My father had been one of the casualties of the Reagan Recession, taking meager accounting jobs far away from our home in the Colorado foothills. With a hair-trigger temper and bipolar mood swings, my mother didn’t have the temperament to raise three children on her own.

For years, she would explode into unexpected rages, screaming how “worthless” my siblings and I were, while crashing the vacuum against the upstairs furniture.

Over time, the emotional wreckage manifested in a nervous “black bowling ball” of abdominal pain. I experienced daily panics attacks, chronic depression, suicidal thoughts and physical terror upon hearing footsteps at the front door.

Like 60 percent of adult Americans (according to the latest CDC report), I sought salvation in prescription antidepressants. The symptoms never waned, but these drugs added a mental cloudiness and body numbness that isolated me even more.

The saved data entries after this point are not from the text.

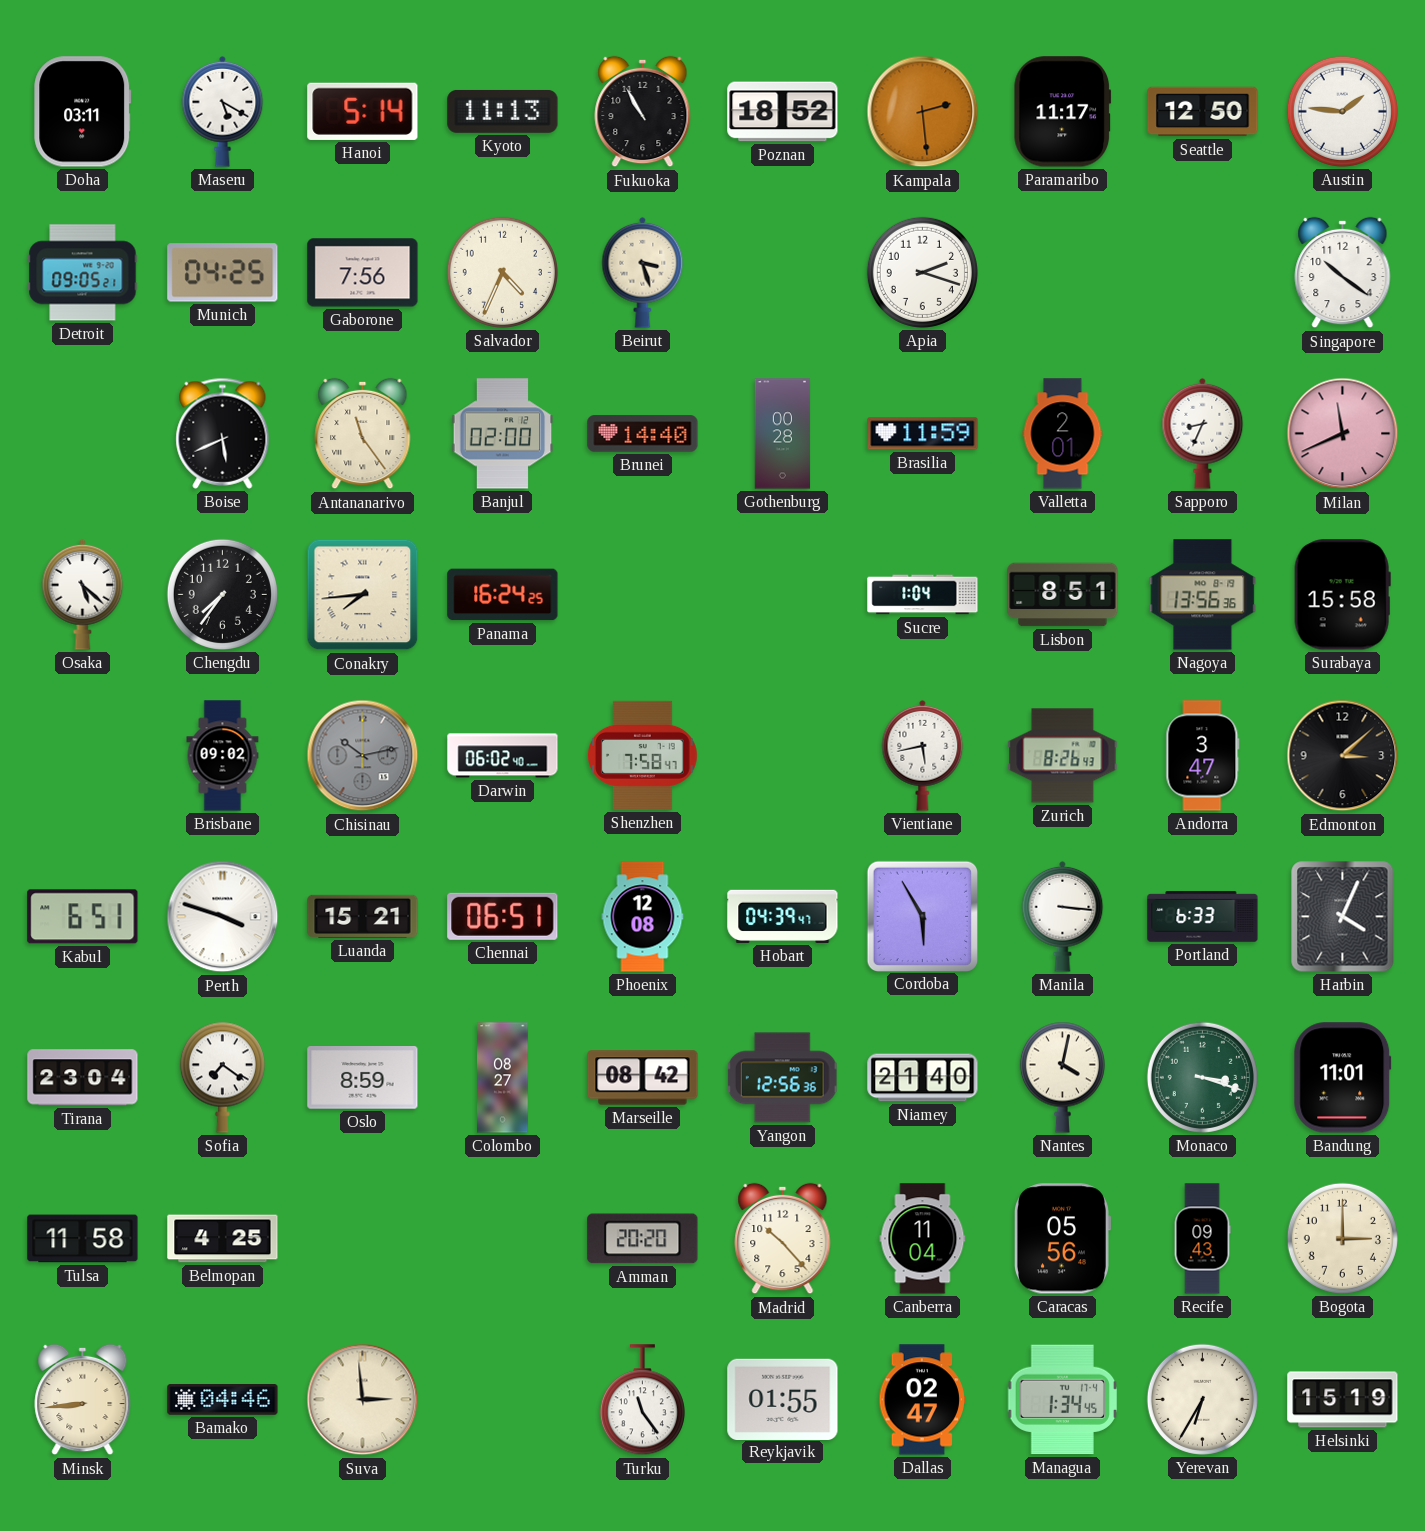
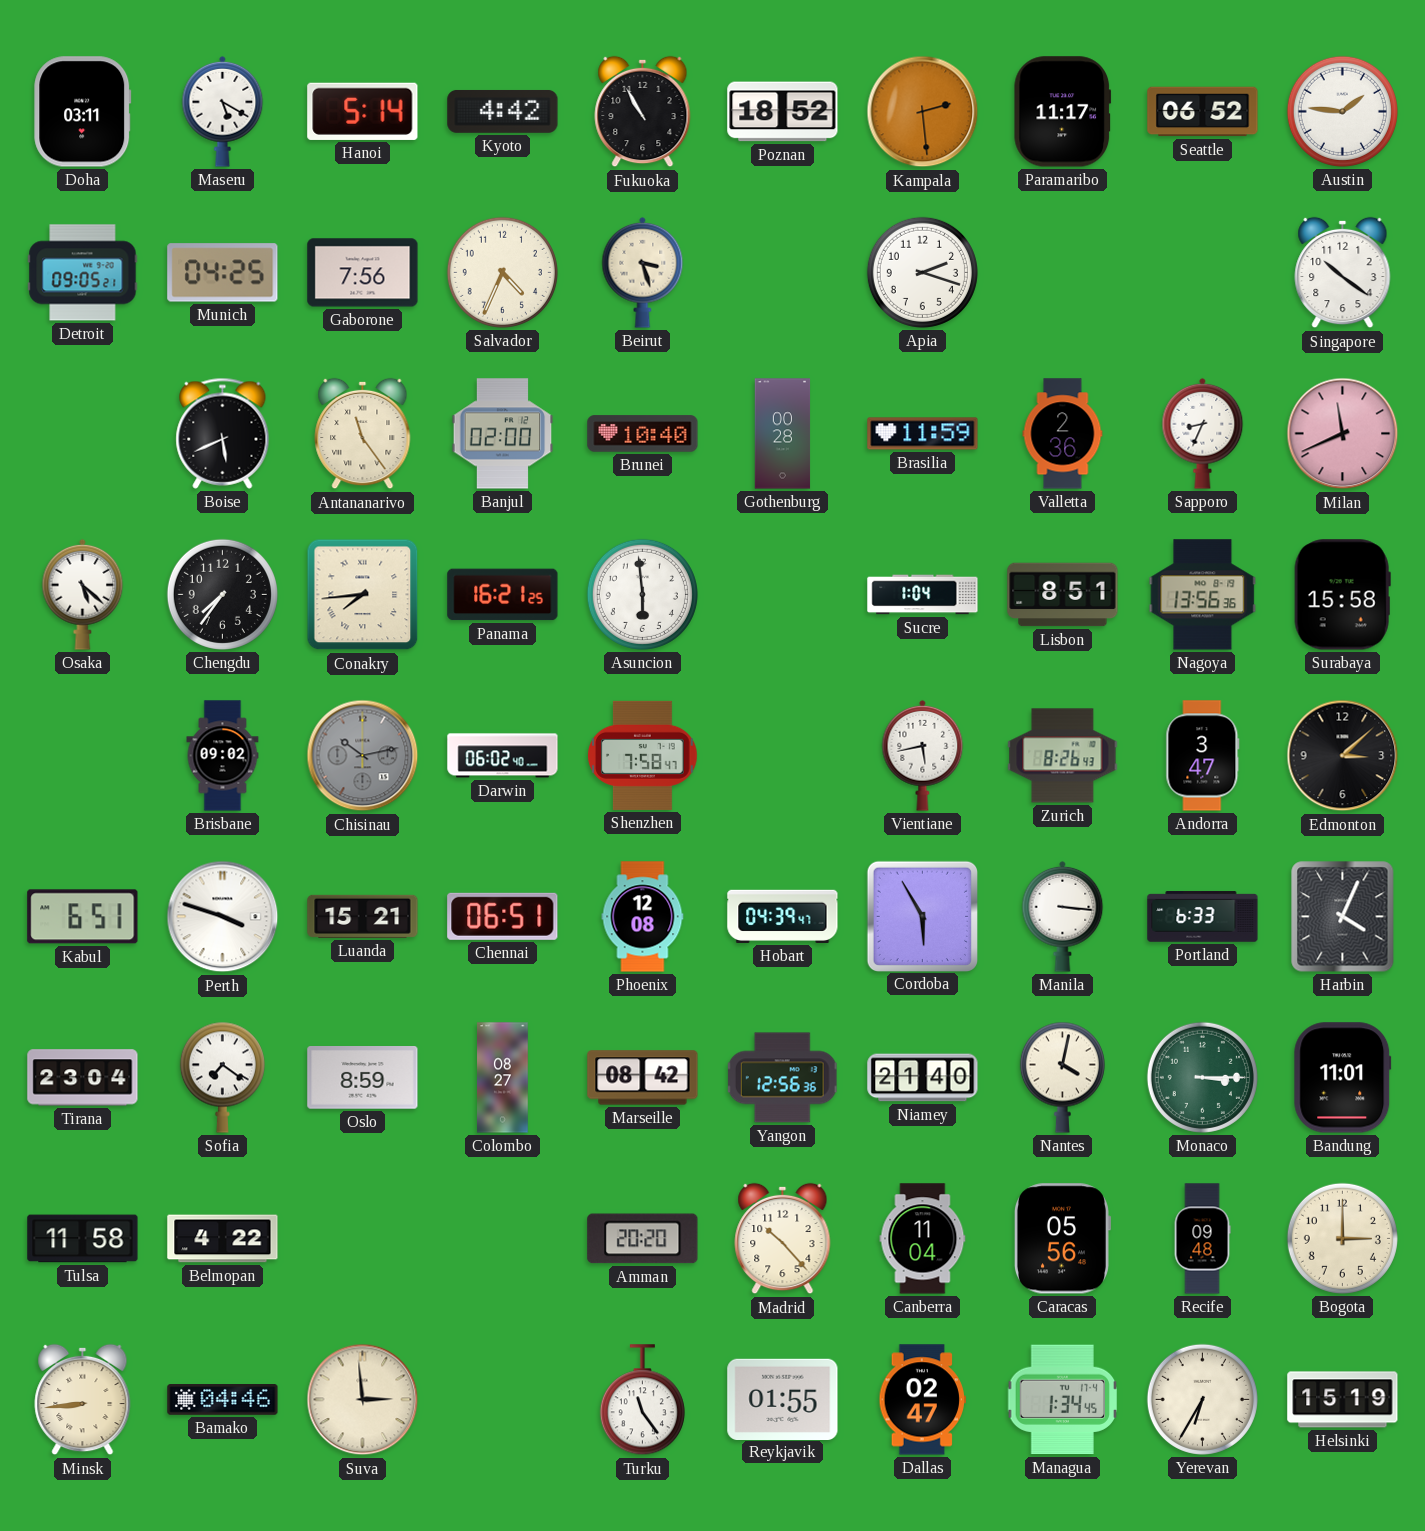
Kyoto: 11:13 -> 4:42
Seattle: 12:50 -> 06:52
Brunei: 14:40 -> 10:40
Valletta: 2:01 -> 2:36
Panama: 16:24 -> 16:21
Asuncion: none -> 5:59
Monaco: 3:18 -> 3:15
Belmopan: 4:25 -> 4:22
Recife: 09:43 -> 09:48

Fortunately, unlike so many others, my story doesn’t end here.

Something else was happening along the way. Estranged from my family, I drew power and creative expression from the high-adrenaline escapades I initiated with my childhood friends. Night sledding in the Colorado foothills, BMX quarter pipes and daredevil skiing provided more comfort, support, and confidence than church, school or family ever did.

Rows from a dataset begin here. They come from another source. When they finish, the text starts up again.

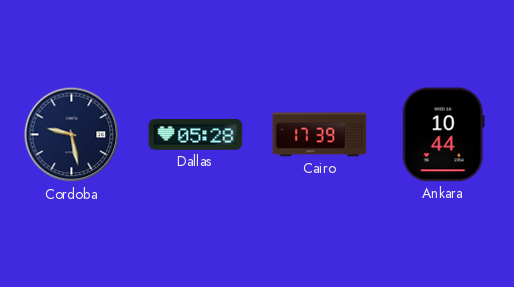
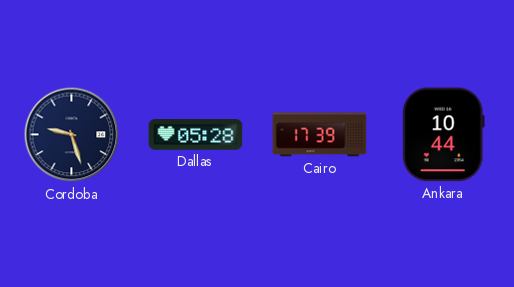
Cordoba: 9:28 -> 9:27
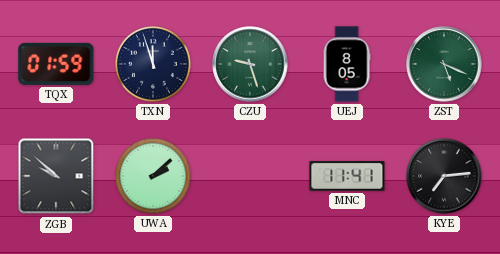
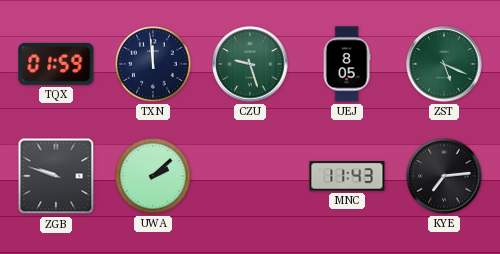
TXN: 11:57 -> 11:59
ZGB: 9:52 -> 9:48
MNC: 11:41 -> 11:43
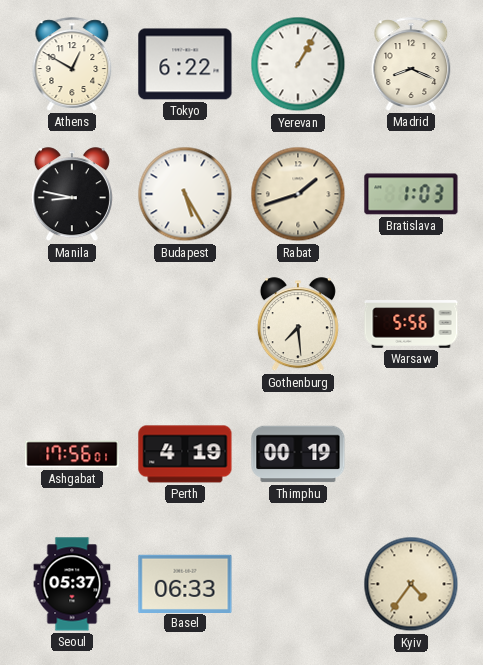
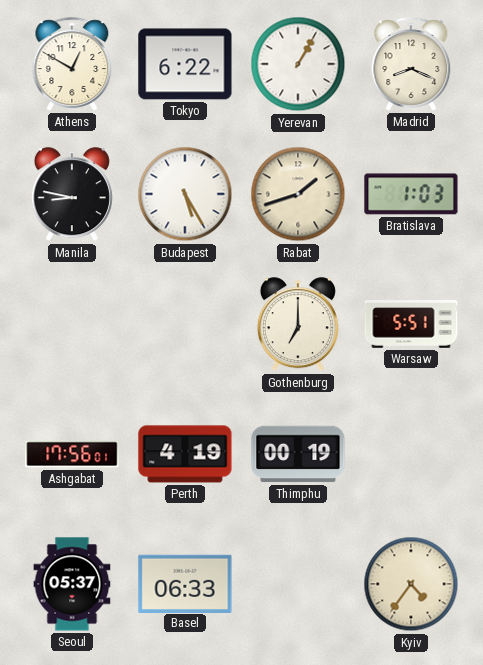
Gothenburg: 7:29 -> 7:00
Warsaw: 5:56 -> 5:51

Even with the onslaught of panic in my gut, my desire for adventure brought me to live in Europe and finally New York City, where I explored healing modalities, even completing a two-year bioenergetic medicine program, to help relieve my PTSD. But after years of fighting my inner shadow and demons, I was still suffering from debilitating anxiety, totally incapable of holding professional wellness practice.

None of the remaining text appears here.